* _SOURCE DATA_
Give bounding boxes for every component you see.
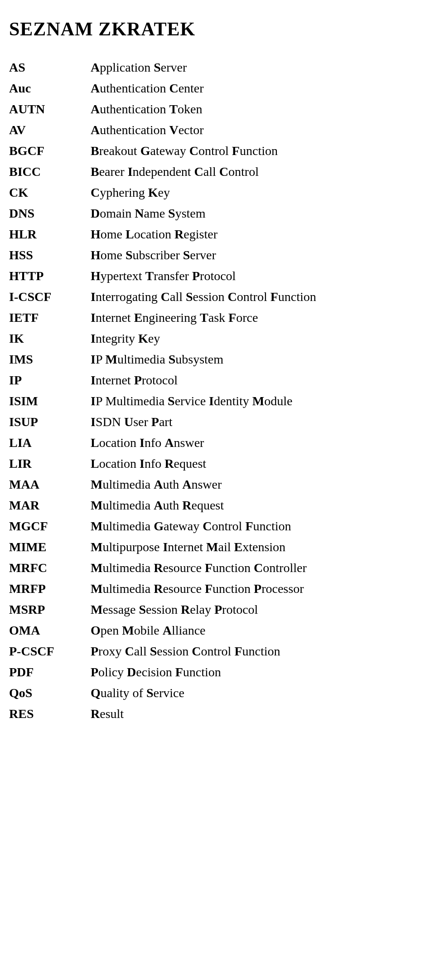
- list-item: PDFPolicy Decision Function: [9, 663, 421, 682]
- abbreviation-key: MGCF: [9, 517, 91, 536]
- list-item: ISUPISDN User Part: [9, 412, 421, 432]
- list-item: MIMEMultipurpose Internet Mail Extension: [9, 538, 421, 557]
- abbreviation-definition: Result: [91, 704, 421, 723]
- abbreviation-key: QoS: [9, 684, 91, 703]
- list-item: IMSIP Multimedia Subsystem: [9, 350, 421, 369]
- list-item: CKCyphering Key: [9, 183, 421, 202]
- abbreviation-key: CK: [9, 183, 91, 202]
- abbreviation-key: HSS: [9, 246, 91, 265]
- list-item: HSSHome Subscriber Server: [9, 246, 421, 265]
- abbreviation-key: ISIM: [9, 392, 91, 411]
- abbreviation-definition: Message Session Relay Protocol: [91, 600, 421, 619]
- list-item: ISIMIP Multimedia Service Identity Modul…: [9, 392, 421, 411]
- abbreviation-key: OMA: [9, 621, 91, 640]
- abbreviation-definition: Internet Protocol: [91, 371, 421, 390]
- abbreviation-definition: Multimedia Gateway Control Function: [91, 517, 421, 536]
- list-item: BGCFBreakout Gateway Control Function: [9, 141, 421, 160]
- list-item: HLRHome Location Register: [9, 225, 421, 244]
- abbreviation-definition: Multimedia Resource Function Controller: [91, 558, 421, 577]
- abbreviation-definition: Authentication Vector: [91, 121, 421, 140]
- list-item: IPInternet Protocol: [9, 371, 421, 390]
- abbreviation-key: LIA: [9, 433, 91, 452]
- abbreviation-key: AUTN: [9, 100, 91, 119]
- abbreviation-definition: Multimedia Auth Request: [91, 496, 421, 515]
- abbreviation-key: DNS: [9, 204, 91, 223]
- abbreviation-definition: Application Server: [91, 58, 421, 77]
- abbreviation-key: LIR: [9, 454, 91, 473]
- abbreviation-list: ASApplication ServerAucAuthentication Ce…: [9, 58, 421, 723]
- list-item: ASApplication Server: [9, 58, 421, 77]
- list-item: IETFInternet Engineering Task Force: [9, 308, 421, 327]
- abbreviation-definition: Breakout Gateway Control Function: [91, 141, 421, 160]
- abbreviation-definition: Location Info Request: [91, 454, 421, 473]
- list-item: I-CSCFInterrogating Call Session Control…: [9, 287, 421, 306]
- abbreviation-key: MIME: [9, 538, 91, 557]
- abbreviation-definition: ISDN User Part: [91, 412, 421, 432]
- abbreviation-key: I-CSCF: [9, 287, 91, 306]
- abbreviation-key: P-CSCF: [9, 642, 91, 661]
- list-item: MARMultimedia Auth Request: [9, 496, 421, 515]
- list-item: IKIntegrity Key: [9, 329, 421, 348]
- abbreviation-definition: Location Info Answer: [91, 433, 421, 452]
- abbreviation-key: AS: [9, 58, 91, 77]
- list-item: QoSQuality of Service: [9, 684, 421, 703]
- abbreviation-definition: Internet Engineering Task Force: [91, 308, 421, 327]
- list-item: MRFPMultimedia Resource Function Process…: [9, 579, 421, 598]
- abbreviation-key: MRFP: [9, 579, 91, 598]
- abbreviation-definition: Integrity Key: [91, 329, 421, 348]
- list-item: AUTNAuthentication Token: [9, 100, 421, 119]
- abbreviation-key: BICC: [9, 162, 91, 181]
- abbreviation-definition: Interrogating Call Session Control Funct…: [91, 287, 421, 306]
- abbreviation-definition: Domain Name System: [91, 204, 421, 223]
- list-item: P-CSCFProxy Call Session Control Functio…: [9, 642, 421, 661]
- abbreviation-key: HTTP: [9, 267, 91, 286]
- abbreviation-key: BGCF: [9, 141, 91, 160]
- abbreviation-definition: Multimedia Resource Function Processor: [91, 579, 421, 598]
- abbreviation-key: IP: [9, 371, 91, 390]
- abbreviation-definition: IP Multimedia Service Identity Module: [91, 392, 421, 411]
- list-item: MRFCMultimedia Resource Function Control…: [9, 558, 421, 577]
- page-title: SEZNAM ZKRATEK: [9, 18, 421, 40]
- abbreviation-definition: Hypertext Transfer Protocol: [91, 267, 421, 286]
- abbreviation-definition: Bearer Independent Call Control: [91, 162, 421, 181]
- abbreviation-key: Auc: [9, 79, 91, 98]
- abbreviation-key: IETF: [9, 308, 91, 327]
- abbreviation-key: AV: [9, 121, 91, 140]
- abbreviation-definition: Authentication Center: [91, 79, 421, 98]
- abbreviation-definition: Authentication Token: [91, 100, 421, 119]
- list-item: LIALocation Info Answer: [9, 433, 421, 452]
- abbreviation-key: IMS: [9, 350, 91, 369]
- abbreviation-key: MSRP: [9, 600, 91, 619]
- abbreviation-key: MAA: [9, 475, 91, 494]
- list-item: OMAOpen Mobile Alliance: [9, 621, 421, 640]
- abbreviation-definition: Policy Decision Function: [91, 663, 421, 682]
- abbreviation-key: HLR: [9, 225, 91, 244]
- list-item: MSRPMessage Session Relay Protocol: [9, 600, 421, 619]
- list-item: DNSDomain Name System: [9, 204, 421, 223]
- list-item: MGCFMultimedia Gateway Control Function: [9, 517, 421, 536]
- abbreviation-definition: Proxy Call Session Control Function: [91, 642, 421, 661]
- abbreviation-definition: Home Subscriber Server: [91, 246, 421, 265]
- abbreviation-key: RES: [9, 704, 91, 723]
- abbreviation-definition: Multipurpose Internet Mail Extension: [91, 538, 421, 557]
- abbreviation-key: IK: [9, 329, 91, 348]
- abbreviation-key: MAR: [9, 496, 91, 515]
- list-item: HTTPHypertext Transfer Protocol: [9, 267, 421, 286]
- list-item: BICCBearer Independent Call Control: [9, 162, 421, 181]
- abbreviation-key: PDF: [9, 663, 91, 682]
- abbreviation-definition: IP Multimedia Subsystem: [91, 350, 421, 369]
- abbreviation-key: MRFC: [9, 558, 91, 577]
- list-item: MAAMultimedia Auth Answer: [9, 475, 421, 494]
- abbreviation-definition: Cyphering Key: [91, 183, 421, 202]
- abbreviation-definition: Quality of Service: [91, 684, 421, 703]
- list-item: AVAuthentication Vector: [9, 121, 421, 140]
- list-item: AucAuthentication Center: [9, 79, 421, 98]
- list-item: RESResult: [9, 704, 421, 723]
- abbreviation-definition: Multimedia Auth Answer: [91, 475, 421, 494]
- abbreviation-definition: Home Location Register: [91, 225, 421, 244]
- list-item: LIRLocation Info Request: [9, 454, 421, 473]
- abbreviation-key: ISUP: [9, 412, 91, 432]
- abbreviation-definition: Open Mobile Alliance: [91, 621, 421, 640]
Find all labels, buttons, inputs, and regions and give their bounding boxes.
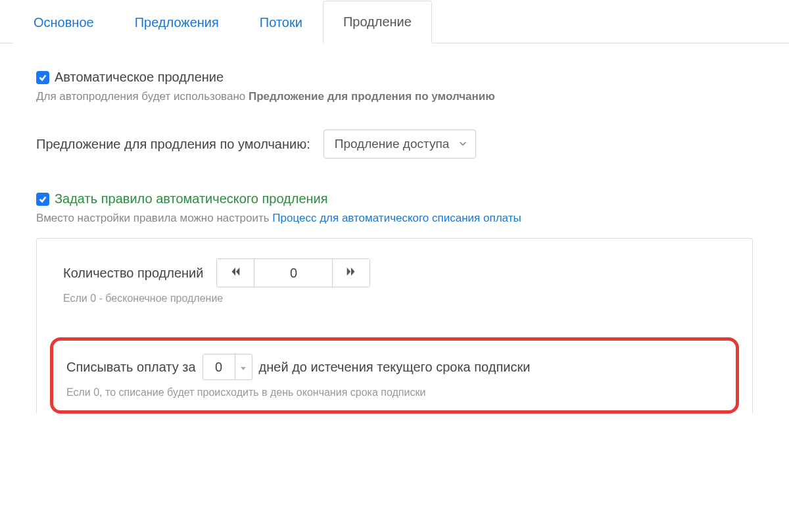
caret-down-icon [240, 360, 247, 375]
charge-days-suffix: дней до истечения текущего срока подписк… [259, 360, 531, 375]
renewal-count-label: Количество продлений [63, 266, 203, 281]
rule-checkbox[interactable] [36, 193, 49, 206]
charge-days-highlight: Списывать оплату за 0 дней до истечения … [50, 337, 739, 414]
default-offer-value: Продление доступа [335, 137, 450, 151]
default-offer-row: Предложение для продления по умолчанию: … [36, 130, 753, 158]
rule-hint: Вместо настройки правила можно настроить… [36, 212, 753, 225]
renewal-count-row: Количество продлений 0 [63, 258, 726, 287]
rule-row: Задать правило автоматического продления [36, 191, 753, 206]
auto-renew-hint-bold: Предложение для продления по умолчанию [249, 90, 495, 103]
default-offer-label: Предложение для продления по умолчанию: [36, 137, 310, 152]
auto-renew-hint: Для автопродления будет использовано Пре… [36, 90, 753, 103]
charge-days-prefix: Списывать оплату за [66, 360, 196, 375]
rule-hint-prefix: Вместо настройки правила можно настроить [36, 212, 272, 224]
double-chevron-left-icon [229, 266, 241, 281]
rule-label: Задать правило автоматического продления [55, 191, 328, 206]
tab-renewal[interactable]: Продление [323, 1, 432, 43]
charge-days-hint: Если 0, то списание будет происходить в … [66, 387, 723, 399]
renewal-count-value[interactable]: 0 [254, 259, 333, 287]
double-chevron-right-icon [345, 266, 357, 281]
auto-renew-checkbox[interactable] [36, 71, 49, 84]
auto-renew-label: Автоматическое продление [55, 70, 224, 85]
stepper-decrement-button[interactable] [217, 259, 254, 287]
renewal-count-stepper: 0 [216, 258, 370, 287]
charge-days-value[interactable]: 0 [203, 354, 235, 379]
chevron-down-icon [458, 137, 467, 151]
tab-content-renewal: Автоматическое продление Для автопродлен… [0, 43, 789, 414]
tab-main[interactable]: Основное [13, 1, 114, 43]
tab-bar: Основное Предложения Потоки Продление [0, 0, 789, 43]
stepper-increment-button[interactable] [333, 259, 370, 287]
rule-hint-link[interactable]: Процесс для автоматического списания опл… [272, 212, 521, 224]
charge-days-input: 0 [203, 354, 252, 380]
rule-settings-box: Количество продлений 0 Если 0 - бесконеч… [36, 238, 753, 414]
default-offer-select[interactable]: Продление доступа [323, 130, 477, 158]
auto-renew-row: Автоматическое продление [36, 70, 753, 85]
tab-streams[interactable]: Потоки [239, 1, 323, 43]
auto-renew-hint-prefix: Для автопродления будет использовано [36, 90, 249, 103]
charge-days-dropdown-button[interactable] [235, 354, 252, 379]
tab-offers[interactable]: Предложения [114, 1, 239, 43]
charge-days-row: Списывать оплату за 0 дней до истечения … [66, 354, 723, 380]
renewal-count-hint: Если 0 - бесконечное продление [63, 293, 726, 304]
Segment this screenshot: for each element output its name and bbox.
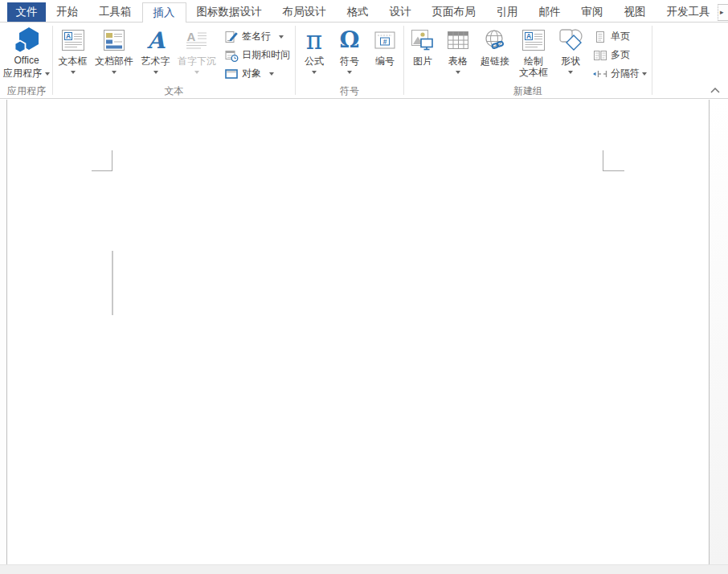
symbol-omega-icon: Ω	[340, 27, 360, 53]
office-apps-label-line1: Office	[14, 55, 39, 66]
margin-crop-mark-topleft	[92, 170, 112, 171]
wordart-icon: A	[145, 27, 167, 53]
numbering-button[interactable]: # 编号	[367, 26, 403, 85]
draw-textbox-button[interactable]: A 绘制 文本框	[514, 26, 553, 85]
ribbon-group-symbols: π 公式 Ω 符号 #	[297, 23, 403, 98]
ribbon-group-new: 图片 表格	[405, 23, 651, 98]
tab-references[interactable]: 引用	[486, 2, 529, 22]
text-cursor	[112, 251, 113, 315]
dropdown-arrow-icon	[112, 71, 117, 74]
scrollbar-track[interactable]	[710, 100, 728, 564]
hyperlink-icon	[483, 27, 507, 53]
chevron-up-icon	[710, 88, 720, 93]
textbox-icon: A	[61, 27, 85, 53]
signature-line-icon	[224, 31, 239, 43]
dropcap-icon: A	[185, 27, 209, 53]
dropdown-arrow-icon	[71, 71, 76, 74]
ribbon-group-text: A 文本框	[54, 23, 294, 98]
dropdown-arrow-icon	[642, 72, 647, 76]
quickparts-button[interactable]: 文档部件	[92, 26, 137, 85]
hyperlink-button[interactable]: 超链接	[476, 26, 514, 85]
numbering-icon: #	[374, 27, 396, 53]
table-icon	[447, 27, 469, 53]
group-separator	[652, 26, 652, 95]
tab-icon-data-design[interactable]: 图标数据设计	[186, 2, 272, 22]
group-label-text: 文本	[54, 85, 294, 98]
single-page-icon	[593, 31, 607, 43]
object-icon	[224, 68, 239, 80]
equation-pi-icon: π	[306, 27, 322, 53]
tab-page-layout[interactable]: 页面布局	[422, 2, 486, 22]
ribbon-tab-bar: 文件 开始 工具箱 插入 图标数据设计 布局设计 格式 设计 页面布局 引用 邮…	[0, 0, 728, 23]
multi-page-button[interactable]: 多页	[593, 48, 647, 62]
document-left-margin-strip	[0, 100, 6, 564]
draw-textbox-icon: A	[521, 27, 546, 53]
group-separator	[403, 26, 404, 95]
shapes-icon	[558, 27, 583, 53]
date-time-icon	[224, 49, 239, 62]
dropdown-arrow-icon	[279, 35, 284, 39]
table-button[interactable]: 表格	[440, 26, 476, 85]
signature-line-button[interactable]: 签名行	[224, 30, 290, 43]
svg-text:#: #	[383, 38, 387, 46]
picture-icon	[411, 27, 435, 53]
dropdown-arrow-icon	[153, 71, 158, 74]
office-apps-icon	[12, 27, 41, 53]
ribbon-group-apps: Office 应用程序 应用程序	[2, 23, 51, 98]
office-apps-button[interactable]: Office 应用程序	[2, 26, 51, 85]
shapes-button[interactable]: 形状	[553, 26, 588, 85]
margin-crop-mark-topright	[603, 150, 603, 170]
group-label-symbols: 符号	[297, 85, 403, 98]
tab-home[interactable]: 开始	[46, 2, 88, 22]
group-separator	[52, 26, 53, 95]
tab-file[interactable]: 文件	[7, 2, 46, 22]
dropdown-arrow-icon	[45, 72, 50, 76]
dropdown-arrow-icon	[347, 71, 352, 74]
date-time-button[interactable]: 日期和时间	[224, 48, 290, 62]
symbol-button[interactable]: Ω 符号	[332, 26, 367, 85]
object-button[interactable]: 对象	[224, 67, 290, 80]
tab-insert[interactable]: 插入	[142, 2, 186, 23]
tab-toolbox[interactable]: 工具箱	[88, 2, 142, 22]
quickparts-icon	[103, 27, 125, 53]
tab-layout-design[interactable]: 布局设计	[272, 2, 337, 22]
picture-button[interactable]: 图片	[405, 26, 440, 85]
right-arrow-icon: ▸	[718, 9, 724, 16]
dropdown-arrow-icon	[312, 71, 317, 74]
dropdown-arrow-icon	[269, 72, 274, 76]
collapse-ribbon-button[interactable]	[709, 85, 722, 95]
margin-crop-mark-topright	[603, 170, 624, 171]
group-label-new: 新建组	[405, 85, 651, 98]
svg-text:A: A	[65, 32, 70, 40]
tab-design[interactable]: 设计	[379, 2, 422, 22]
tab-format[interactable]: 格式	[337, 2, 379, 22]
dropdown-arrow-icon	[456, 71, 460, 74]
page-break-icon	[593, 68, 607, 80]
equation-button[interactable]: π 公式	[297, 26, 332, 85]
tab-mailings[interactable]: 邮件	[529, 2, 571, 22]
single-page-button[interactable]: 单页	[593, 30, 647, 43]
dropcap-button: A 首字下沉	[174, 26, 219, 85]
breaks-button[interactable]: 分隔符	[593, 67, 647, 80]
tab-review[interactable]: 审阅	[571, 2, 614, 22]
dropdown-arrow-icon	[568, 71, 573, 74]
dropdown-arrow-icon	[194, 71, 199, 74]
office-apps-label-line2: 应用程序	[3, 68, 50, 79]
svg-text:A: A	[187, 30, 196, 43]
group-label-apps: 应用程序	[2, 85, 51, 98]
tab-developer[interactable]: 开发工具	[656, 2, 721, 22]
wordart-button[interactable]: A 艺术字	[137, 26, 174, 85]
group-separator	[295, 26, 296, 95]
word-window: 文件 开始 工具箱 插入 图标数据设计 布局设计 格式 设计 页面布局 引用 邮…	[0, 0, 728, 574]
svg-text:A: A	[526, 32, 531, 40]
tab-scroll-more-button[interactable]: ▸	[718, 4, 728, 21]
margin-crop-mark-topleft	[112, 150, 112, 170]
multi-page-icon	[593, 49, 607, 62]
status-bar	[0, 564, 728, 574]
document-area	[0, 100, 728, 574]
ribbon: Office 应用程序 应用程序 A	[0, 23, 728, 99]
tab-view[interactable]: 视图	[614, 2, 656, 22]
textbox-button[interactable]: A 文本框	[54, 26, 92, 85]
svg-text:A: A	[146, 28, 166, 52]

* _REQUIREMENT_
Return each line of the entries that holds the string "stepper".

* _RESPONSE AREA_
stepper-decrement-button[interactable] [217, 259, 254, 287]
renewal-count-stepper: 0 [216, 258, 370, 287]
stepper-increment-button[interactable] [333, 259, 370, 287]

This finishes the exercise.